但道門醫家不需要借助什麼火罐,我們有專業的手法。
這個手法,跟行通脈針的手法差不太多,基本都是通過內勁來控制這根羊毛疔。
謝小妹肝俞上長的這根羊毛疔比頭發絲稍微粗了一些,很有韌性。
我用三稜針剝到這個頭後,又向里剝離了一些結締組織。但凡出血,我都拿棉簽給擦掉。
就這樣,在小妹的不停哀叫聲中,剝離一道工序,基本上就完成了。
接下來,我要干的就是,把它給拔出來了。
這里面用到了一個很巧的手法,就是利用棉簽下端的小竹棍。
先是伸手,揪起一截羊毛疔,將它和小棍捏在一起,然後轉動這個棍子,慢慢就把羊毛疔纏上了。
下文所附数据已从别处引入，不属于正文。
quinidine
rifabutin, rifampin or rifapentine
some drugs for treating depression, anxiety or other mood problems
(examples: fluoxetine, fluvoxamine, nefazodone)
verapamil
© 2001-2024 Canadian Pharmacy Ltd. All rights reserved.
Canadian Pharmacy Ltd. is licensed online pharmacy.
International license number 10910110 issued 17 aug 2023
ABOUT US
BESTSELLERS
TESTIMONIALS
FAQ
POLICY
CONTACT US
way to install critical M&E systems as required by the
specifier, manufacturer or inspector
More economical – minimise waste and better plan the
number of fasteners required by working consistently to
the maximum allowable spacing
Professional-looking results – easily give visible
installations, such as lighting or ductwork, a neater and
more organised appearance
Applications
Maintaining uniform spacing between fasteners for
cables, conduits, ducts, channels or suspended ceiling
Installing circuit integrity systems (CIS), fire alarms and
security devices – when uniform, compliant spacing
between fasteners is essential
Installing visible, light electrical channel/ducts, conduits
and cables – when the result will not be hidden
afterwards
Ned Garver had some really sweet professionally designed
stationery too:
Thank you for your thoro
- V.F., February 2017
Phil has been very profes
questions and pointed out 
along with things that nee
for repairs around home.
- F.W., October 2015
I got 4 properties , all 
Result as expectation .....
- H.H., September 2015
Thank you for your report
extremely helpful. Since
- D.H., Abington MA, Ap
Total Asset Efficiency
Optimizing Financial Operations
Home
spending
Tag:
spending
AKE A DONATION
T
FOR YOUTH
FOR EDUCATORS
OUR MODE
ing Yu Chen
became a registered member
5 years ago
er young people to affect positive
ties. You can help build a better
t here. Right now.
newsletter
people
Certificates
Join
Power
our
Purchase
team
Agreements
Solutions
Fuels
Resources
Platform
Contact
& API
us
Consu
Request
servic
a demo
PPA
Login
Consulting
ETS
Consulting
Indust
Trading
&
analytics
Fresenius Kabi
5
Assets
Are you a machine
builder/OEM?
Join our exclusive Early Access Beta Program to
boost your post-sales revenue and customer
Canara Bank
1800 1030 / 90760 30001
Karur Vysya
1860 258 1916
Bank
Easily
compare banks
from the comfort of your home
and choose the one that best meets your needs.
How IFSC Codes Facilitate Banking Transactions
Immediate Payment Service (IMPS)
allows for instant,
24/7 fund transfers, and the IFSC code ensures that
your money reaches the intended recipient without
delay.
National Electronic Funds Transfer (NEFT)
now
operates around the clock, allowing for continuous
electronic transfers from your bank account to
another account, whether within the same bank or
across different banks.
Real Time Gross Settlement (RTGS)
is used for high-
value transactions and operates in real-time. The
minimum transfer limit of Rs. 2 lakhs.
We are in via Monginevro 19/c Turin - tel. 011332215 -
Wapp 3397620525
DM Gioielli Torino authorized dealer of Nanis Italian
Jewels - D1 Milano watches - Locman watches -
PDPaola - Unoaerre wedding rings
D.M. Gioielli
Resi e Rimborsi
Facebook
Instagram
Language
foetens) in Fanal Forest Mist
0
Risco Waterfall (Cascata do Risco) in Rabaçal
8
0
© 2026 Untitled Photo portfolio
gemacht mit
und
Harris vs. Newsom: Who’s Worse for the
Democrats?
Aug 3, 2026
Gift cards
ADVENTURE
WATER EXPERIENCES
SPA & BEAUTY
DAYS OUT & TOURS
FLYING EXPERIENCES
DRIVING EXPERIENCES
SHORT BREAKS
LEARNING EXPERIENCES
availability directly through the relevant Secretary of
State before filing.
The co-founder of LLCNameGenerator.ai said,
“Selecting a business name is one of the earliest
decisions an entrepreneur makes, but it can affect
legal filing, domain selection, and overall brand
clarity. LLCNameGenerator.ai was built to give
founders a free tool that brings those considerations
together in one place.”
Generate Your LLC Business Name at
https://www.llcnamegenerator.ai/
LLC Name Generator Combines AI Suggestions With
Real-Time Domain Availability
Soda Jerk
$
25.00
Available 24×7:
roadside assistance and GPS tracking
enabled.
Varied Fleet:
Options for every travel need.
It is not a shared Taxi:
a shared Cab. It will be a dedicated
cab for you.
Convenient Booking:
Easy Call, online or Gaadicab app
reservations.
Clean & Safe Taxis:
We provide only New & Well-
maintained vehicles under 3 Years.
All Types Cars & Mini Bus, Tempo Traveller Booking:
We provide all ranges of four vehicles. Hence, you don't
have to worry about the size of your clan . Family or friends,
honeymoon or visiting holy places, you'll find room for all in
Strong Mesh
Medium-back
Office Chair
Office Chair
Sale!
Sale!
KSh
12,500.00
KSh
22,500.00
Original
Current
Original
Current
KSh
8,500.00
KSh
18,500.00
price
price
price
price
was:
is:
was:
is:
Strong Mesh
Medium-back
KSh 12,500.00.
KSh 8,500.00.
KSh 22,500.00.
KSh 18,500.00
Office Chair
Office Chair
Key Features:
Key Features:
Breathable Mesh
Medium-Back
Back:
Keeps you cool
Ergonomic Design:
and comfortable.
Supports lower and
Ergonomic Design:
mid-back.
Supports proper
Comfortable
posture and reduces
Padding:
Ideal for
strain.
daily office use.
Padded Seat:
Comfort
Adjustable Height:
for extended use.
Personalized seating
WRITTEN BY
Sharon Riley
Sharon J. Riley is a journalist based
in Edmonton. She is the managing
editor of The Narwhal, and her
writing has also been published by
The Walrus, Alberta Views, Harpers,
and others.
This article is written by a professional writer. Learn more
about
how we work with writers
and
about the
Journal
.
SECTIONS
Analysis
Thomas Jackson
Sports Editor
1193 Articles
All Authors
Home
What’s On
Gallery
纏了一圈,兩圈,三圈過後。我伸了另一只手,通過皮膚的改變,來判斷這個羊毛疔的走向。
因為,皮膚是有彈性的,我這麼一纏,羊毛疔受到拉扯,皮膚表面就會產生變化。
我掃了一眼,找到變化所在的位置,伸手過去,慢慢地按揉,擠壓。
皮下縴維組織,受到內勁的刺激,就開始變的松開。
另一只手,加快速度,配合著纏繞。
這里面,要用到一個勁。這個勁,是中醫外科里常用的勁。意思是,用頭發絲拎水桶。
這麼個勁,怎麼來使呢?
生活中,我們拿一樣系著繩子的東西,如果不管不顧,使勁一拉,一扯,一拽。可能就把細繩子給弄斷了。但你要,輕輕,慢慢感著繩子那頭的重量,一點點地來提拉,繩子就不會斷。
這里面,用到的,就是最基本的緩勁,柔勁。
拉這個羊毛疔,用的就是這樣的力道。
這根羊毛疔可真長啊,我估計,至少得有四十多公分。
當把羊毛疔的尾部,從三稜針口出拉出來時,我清楚地看到,尾巴上,連著一個跟黃豆粒差不多大小的縴素顆粒。
這就是,連根給拔出來了。
小仙在一旁看的是目瞪口呆,她說︰“哇,這個……”
我一瞪眼,把小仙女這話給瞪回去了。我示意她先不要說話,因為,還有一根,沒拔出來呢。
這是規矩。
我們道門醫家的規矩,就是干這個活兒的時候,在完全搞定之前,不能讓對方看到羊毛疔本尊。
要是看到了,有可能就把身上別地方的羊毛疔給嚇跑了。
這個,搞不清楚是個什麼科學道理,但我老師給人弄的時候,的確告訴我,要注意這麼一條。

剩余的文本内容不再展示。